Dir. Guillem Morales
Mature, efficient thrillers are difficult to come by these days, but you can trust Guillermo del Toro to produce them. Beneath its apparent high-concept premise, Julia’s Eyes is a fairly straightforward, though effective, cat-and-mouse scenario. The film follows Julia (Belén Rueda), a woman with a degenerative eye disorder, as she attempts to uncover the mystery of her blind twin sister’s alleged suicide. And, as the mystery unfolds before her, the stress of the chase leads to attacks that speed up her ocular degeneration.
The mounting claustrophobia and tense action couldn’t be nearly as successful if the movie wasn’t rooted in interesting, equally compelling relationships. Julia’s connections to both her husband (Lluís Homar) and her deceased sister are complex and believable, and both relationships end up acting as serious motivation for Rueda’s Julia. As Julia’s eyesight deteriorates, her relationships fall to the wayside. She moves insularly, she fights paranoia, and as she does so do we. If this film shines in one area, it is in effective in cruelly putting us in Julia’s shoes.

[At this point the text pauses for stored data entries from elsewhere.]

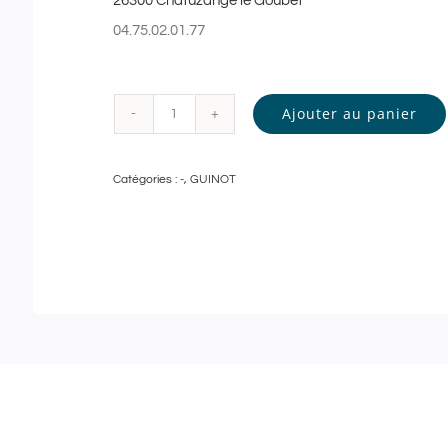
26300 Chatuzange le Goubet
04.75.02.01.77
Ajouter au panier
quantité
de
Catégories :
-
,
GUINOT
Guinot
-
GOMMAGE
DOUCEUR
et
MODELAGE
RELAXANT
-
90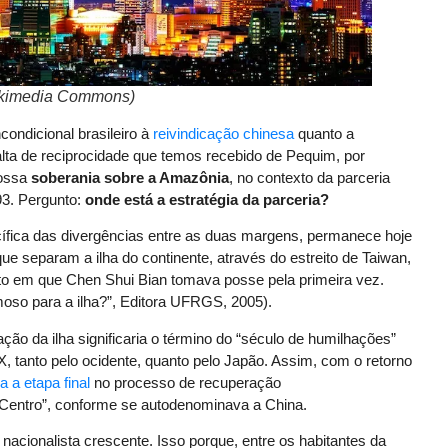
 Wikimedia Commons)
condicional brasileiro à
reivindicação chinesa
quanto a
ta de reciprocidade que temos recebido de Pequim, por
nossa
soberania sobre a Amazônia
, no contexto da parceria
93. Pergunto:
onde está a estratégia da parceria?
acífica das divergências entre as duas margens, permanece hoje
 separam a ilha do continente, através do estreito de Taiwan,
o em que Chen Shui Bian tomava posse pela primeira vez.
moso para a ilha?”, Editora UFRGS, 2005).
ção da ilha significaria o término do “século de humilhações”
 tanto pelo ocidente, quanto pelo Japão. Assim, com o retorno
 a etapa final
no processo de recuperação
do Centro”, conforme se autodenominava a China.
acionalista crescente. Isso porque, entre os habitantes da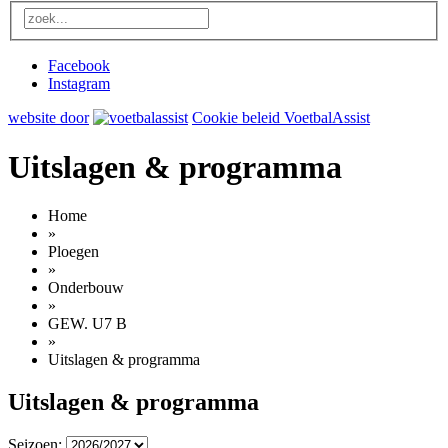
Facebook
Instagram
website door
Cookie beleid VoetbalAssist
Uitslagen & programma
Home
»
Ploegen
»
Onderbouw
»
GEW. U7 B
»
Uitslagen & programma
Uitslagen & programma
Seizoen: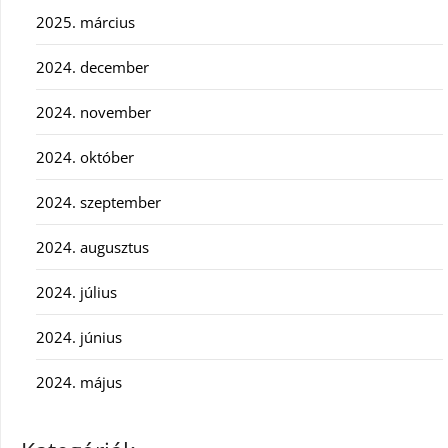
2025. március
2024. december
2024. november
2024. október
2024. szeptember
2024. augusztus
2024. július
2024. június
2024. május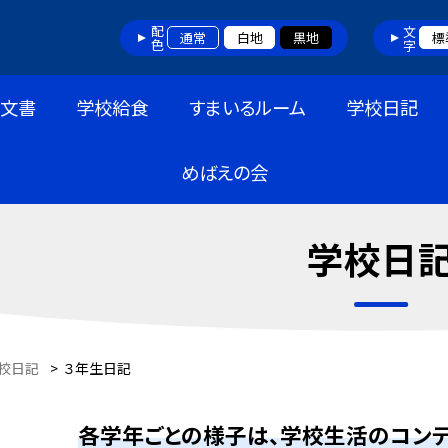
配色
文字
通常
白地
黒地
標
布文書
学校給食
すまいるルーム
学校日記
めばえの会
学校日
校日記
>
３年生日記
各学年ごとの様子は、学校生活のコンテ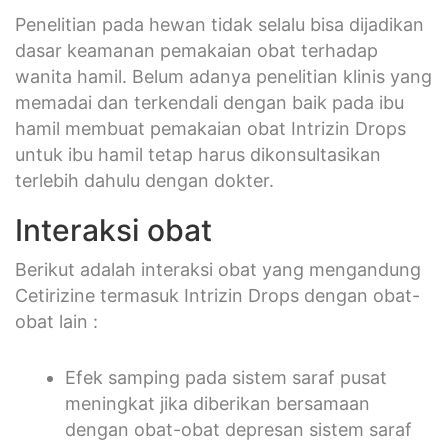
Penelitian pada hewan tidak selalu bisa dijadikan
dasar keamanan pemakaian obat terhadap
wanita hamil. Belum adanya penelitian klinis yang
memadai dan terkendali dengan baik pada ibu
hamil membuat pemakaian obat Intrizin Drops
untuk ibu hamil tetap harus dikonsultasikan
terlebih dahulu dengan dokter.
Interaksi obat
Berikut adalah interaksi obat yang mengandung
Cetirizine termasuk Intrizin Drops dengan obat-
obat lain :
Efek samping pada sistem saraf pusat
meningkat jika diberikan bersamaan
dengan obat-obat depresan sistem saraf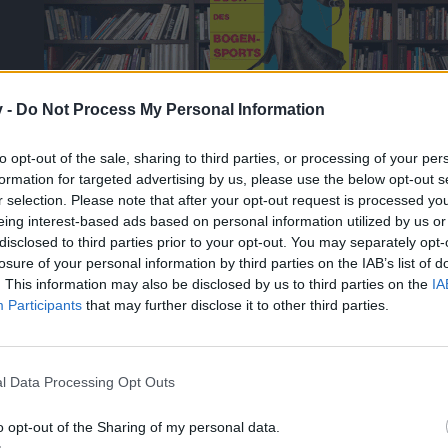
v -
Do Not Process My Personal Information
to opt-out of the sale, sharing to third parties, or processing of your per
formation for targeted advertising by us, please use the below opt-out s
r selection. Please note that after your opt-out request is processed y
a-Thread aufmachen muss.
eing interest-based ads based on personal information utilized by us or
disclosed to third parties prior to your opt-out. You may separately opt-
losure of your personal information by third parties on the IAB’s list of
. This information may also be disclosed by us to third parties on the
IA
Participants
that may further disclose it to other third parties.
l Data Processing Opt Outs
o opt-out of the Sharing of my personal data.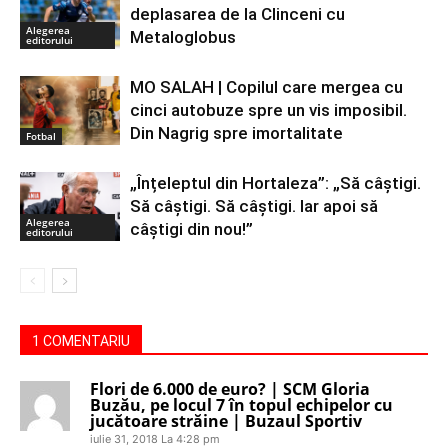
deplasarea de la Clinceni cu
Alegerea
Metaloglobus
editorului
MO SALAH | Copilul care mergea cu
cinci autobuze spre un vis imposibil.
Din Nagrig spre imortalitate
Fotbal
„Înțeleptul din Hortaleza”: „Să câștigi.
Să câștigi. Să câștigi. Iar apoi să
Alegerea
câștigi din nou!”
editorului
1 COMENTARIU
Flori de 6.000 de euro? | SCM Gloria
Buzău, pe locul 7 în topul echipelor cu
jucătoare străine | Buzaul Sportiv
iulie 31, 2018 La 4:28 pm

Once all of the groundwork is laid and the exposition begins, the film’s footing falters ever so slightly. The film’s baddie, played by Pablo Derqui, is a conceptually interesting villain who spends far too much time defending his actions and explaining his intentions. That said, credit is due for his participation in some incredibly tense scenes. His on-screen chemistry with Julia, terrifying though it may be, is evident. Director Guillem Morales also knows how to use dementia-addled old people to their greatest potential, and even twists the formula satisfyingly, but let’s not forget that they are a well-worn trope. Julia’s Eyes doesn’t upend a genre, nor does it try to. It simply aims to be an invigorating genre exercise, and in this it succeeds.